Return every record below exactly as written, but leave out the pictures.

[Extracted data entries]
- - - -
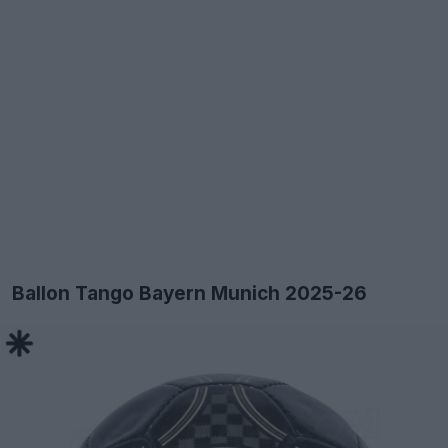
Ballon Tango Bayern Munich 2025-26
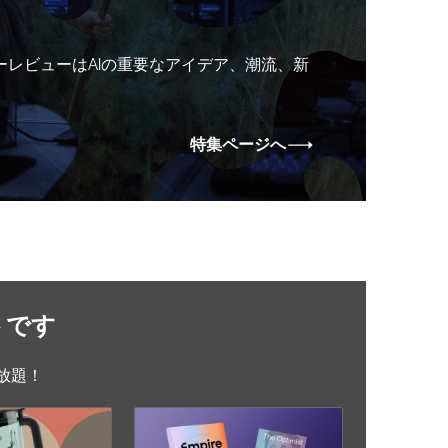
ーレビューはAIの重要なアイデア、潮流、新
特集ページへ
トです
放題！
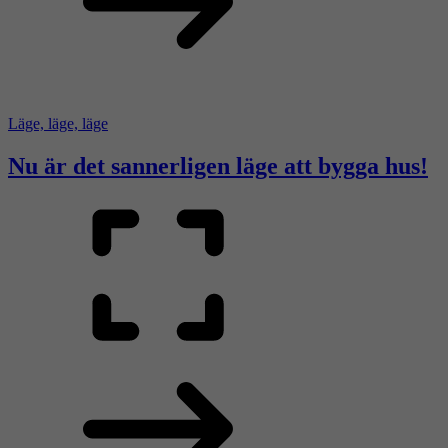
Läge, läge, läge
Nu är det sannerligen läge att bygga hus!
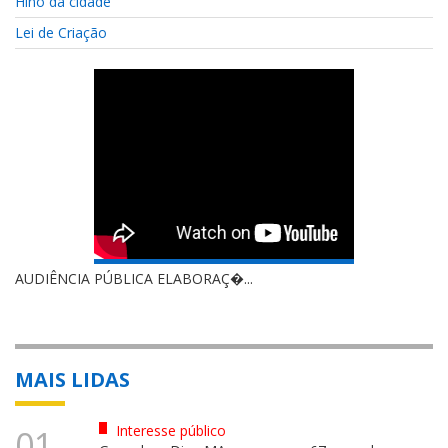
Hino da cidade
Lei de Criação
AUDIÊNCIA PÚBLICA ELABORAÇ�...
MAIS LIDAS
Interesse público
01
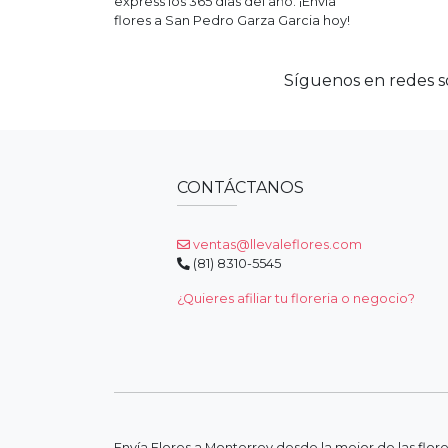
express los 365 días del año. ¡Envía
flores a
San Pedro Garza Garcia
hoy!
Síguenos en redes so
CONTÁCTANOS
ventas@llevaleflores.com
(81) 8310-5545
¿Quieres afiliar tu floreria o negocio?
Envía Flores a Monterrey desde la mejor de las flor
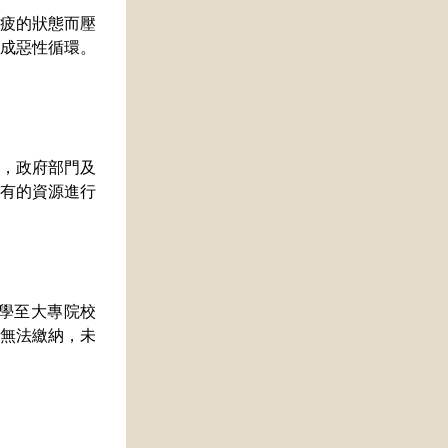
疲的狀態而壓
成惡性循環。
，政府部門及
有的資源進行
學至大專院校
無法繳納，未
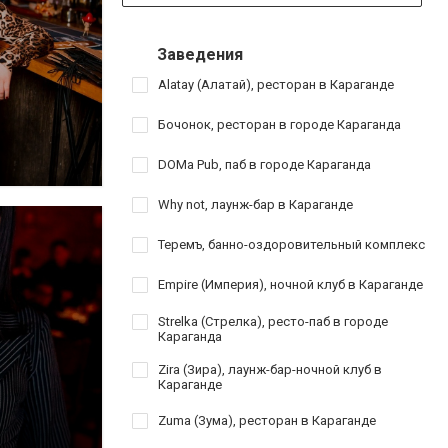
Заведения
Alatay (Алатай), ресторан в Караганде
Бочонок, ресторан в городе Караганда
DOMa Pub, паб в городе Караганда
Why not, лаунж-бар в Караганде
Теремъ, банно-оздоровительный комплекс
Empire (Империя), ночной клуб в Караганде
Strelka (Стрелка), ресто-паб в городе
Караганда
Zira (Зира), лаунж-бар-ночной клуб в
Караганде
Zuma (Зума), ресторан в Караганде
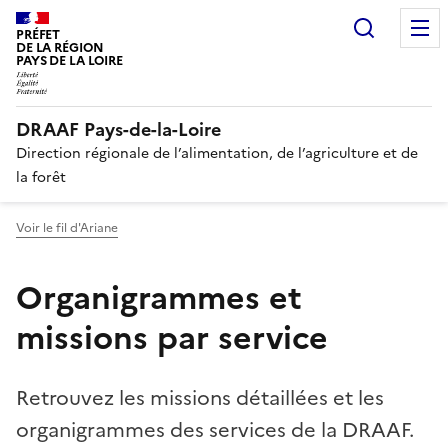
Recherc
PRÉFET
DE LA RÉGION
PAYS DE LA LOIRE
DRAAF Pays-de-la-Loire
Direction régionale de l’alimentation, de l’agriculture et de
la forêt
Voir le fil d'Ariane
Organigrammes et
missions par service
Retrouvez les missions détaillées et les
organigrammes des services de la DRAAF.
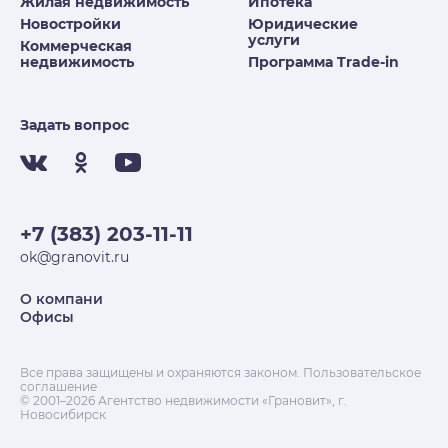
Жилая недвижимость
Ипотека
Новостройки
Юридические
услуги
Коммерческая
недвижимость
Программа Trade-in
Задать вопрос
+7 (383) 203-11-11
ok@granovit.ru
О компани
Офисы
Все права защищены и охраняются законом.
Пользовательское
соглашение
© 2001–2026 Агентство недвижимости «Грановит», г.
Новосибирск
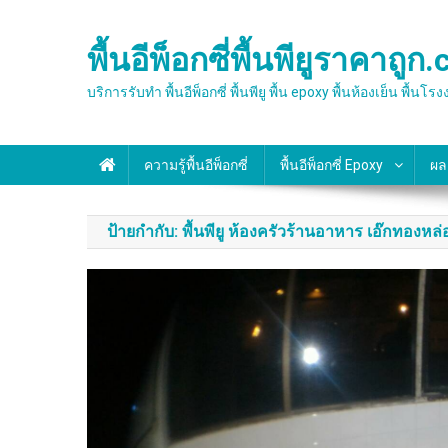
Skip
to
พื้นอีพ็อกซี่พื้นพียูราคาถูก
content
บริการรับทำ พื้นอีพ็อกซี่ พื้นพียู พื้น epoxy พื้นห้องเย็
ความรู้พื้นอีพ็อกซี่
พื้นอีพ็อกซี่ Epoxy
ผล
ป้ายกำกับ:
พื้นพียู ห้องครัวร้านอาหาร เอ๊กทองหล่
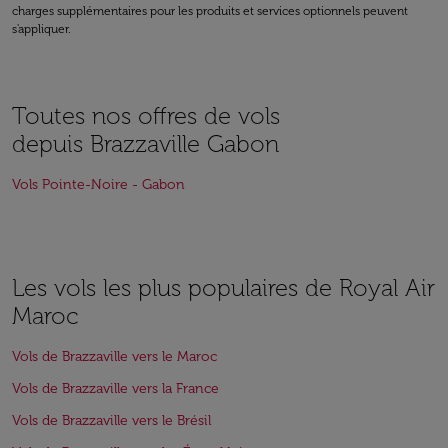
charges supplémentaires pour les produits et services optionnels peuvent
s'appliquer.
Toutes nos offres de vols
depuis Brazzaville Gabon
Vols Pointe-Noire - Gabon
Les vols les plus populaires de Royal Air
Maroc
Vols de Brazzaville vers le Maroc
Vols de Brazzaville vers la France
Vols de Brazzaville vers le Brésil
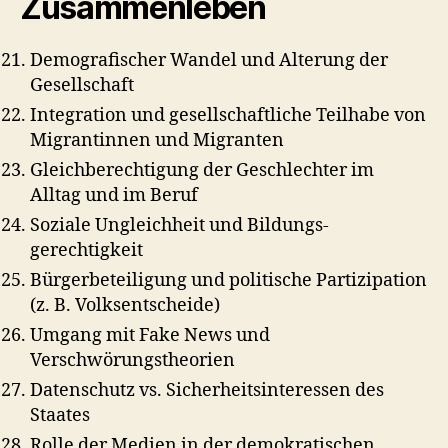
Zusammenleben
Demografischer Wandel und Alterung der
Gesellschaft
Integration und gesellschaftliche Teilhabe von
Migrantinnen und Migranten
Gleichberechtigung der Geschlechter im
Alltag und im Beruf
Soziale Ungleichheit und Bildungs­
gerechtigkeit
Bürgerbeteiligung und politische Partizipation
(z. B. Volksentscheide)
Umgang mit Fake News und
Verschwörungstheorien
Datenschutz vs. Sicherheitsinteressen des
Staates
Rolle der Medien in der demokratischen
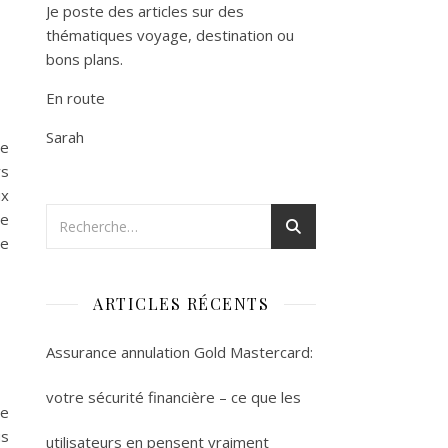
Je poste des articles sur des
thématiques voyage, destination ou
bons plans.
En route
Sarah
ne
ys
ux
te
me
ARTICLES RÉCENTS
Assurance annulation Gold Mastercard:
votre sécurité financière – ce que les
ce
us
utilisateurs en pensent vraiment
- - - -
Completed exercise ▸
Ballon Tango Bayern Munich 2025-26
ーレビューはAIの重要なアイデア、潮流、新
特集ページへ
トです
放題！
Läge, läge, läge
Nu är det sannerligen läge att bygga hus!
Hino da cidade
Lei de Criação
AUDIÊNCIA PÚBLICA ELABORAÇ�...
MAIS LIDAS
Interesse público
01
express los 365 días del año. ¡Envía
flores a
San Pedro Garza Garcia
hoy!
Síguenos en redes so
CONTÁCTANOS
ventas@llevaleflores.com
(81) 8310-5545
¿Quieres afiliar tu floreria o negocio?
Envía Flores a Monterrey desde la mejor de las flor
疲的狀態而壓
成惡性循環。
，政府部門及
有的資源進行
學至大專院校
無法繳納，未
Заведения
Alatay (Алатай), ресторан в Караганде
Бочонок, ресторан в городе Караганда
DOMa Pub, паб в городе Караганда
Why not, лаунж-бар в Караганде
Теремъ, банно-оздоровительный комплекс
Empire (Империя), ночной клуб в Караганде
Strelka (Стрелка), ресто-паб в городе
Караганда
Zira (Зира), лаунж-бар-ночной клуб в
Караганде
Zuma (Зума), ресторан в Караганде
Recherc
PRÉFET
DE LA RÉGION
PAYS DE LA LOIRE
DRAAF Pays-de-la-Loire
Direction régionale de l’alimentation, de l’agriculture et de
la forêt
Voir le fil d'Ariane
Organigrammes et
missions par service
Retrouvez les missions détaillées et les
organigrammes des services de la DRAAF.
Жилая недвижимость
Ипотека
Новостройки
Юридические
услуги
Коммерческая
недвижимость
Программа Trade-in
Задать вопрос
+7 (383) 203-11-11
ok@granovit.ru
О компани
Офисы
Все права защищены и охраняются законом.
Пользовательское
соглашение
© 2001–2026 Агентство недвижимости «Грановит», г.
Новосибирск
Skip
to
พื้นอีพ็อกซี่พื้นพียูราคาถูก
content
บริการรับทำ พื้นอีพ็อกซี่ พื้นพียู พื้น epoxy พื้นห้องเย็
ความรู้พื้นอีพ็อกซี่
พื้นอีพ็อกซี่ Epoxy
ผล
ป้ายกำกับ:
พื้นพียู ห้องครัวร้านอาหาร เอ๊กทองหล่
charges supplémentaires pour les produits et services optionnels peuvent
s'appliquer.
Toutes nos offres de vols
depuis Brazzaville Gabon
Vols Pointe-Noire - Gabon
Les vols les plus populaires de Royal Air
Maroc
Vols de Brazzaville vers le Maroc
Vols de Brazzaville vers la France
Vols de Brazzaville vers le Brésil
Zusammenleben
Demografischer Wandel und Alterung der
Gesellschaft
Integration und gesellschaftliche Teilhabe von
Migrantinnen und Migranten
Gleichberechtigung der Geschlechter im
Alltag und im Beruf
Soziale Ungleichheit und Bildungs­
gerechtigkeit
Bürgerbeteiligung und politische Partizipation
(z. B. Volksentscheide)
Umgang mit Fake News und
Verschwörungstheorien
Datenschutz vs. Sicherheitsinteressen des
Staates
Rolle der Medien in der demokratischen
Je poste des articles sur des
thématiques voyage, destination ou
bons plans.
En route
Sarah
ne
ys
ux
te
me
ARTICLES RÉCENTS
Assurance annulation Gold Mastercard:
votre sécurité financière – ce que les
ce
us
utilisateurs en pensent vraiment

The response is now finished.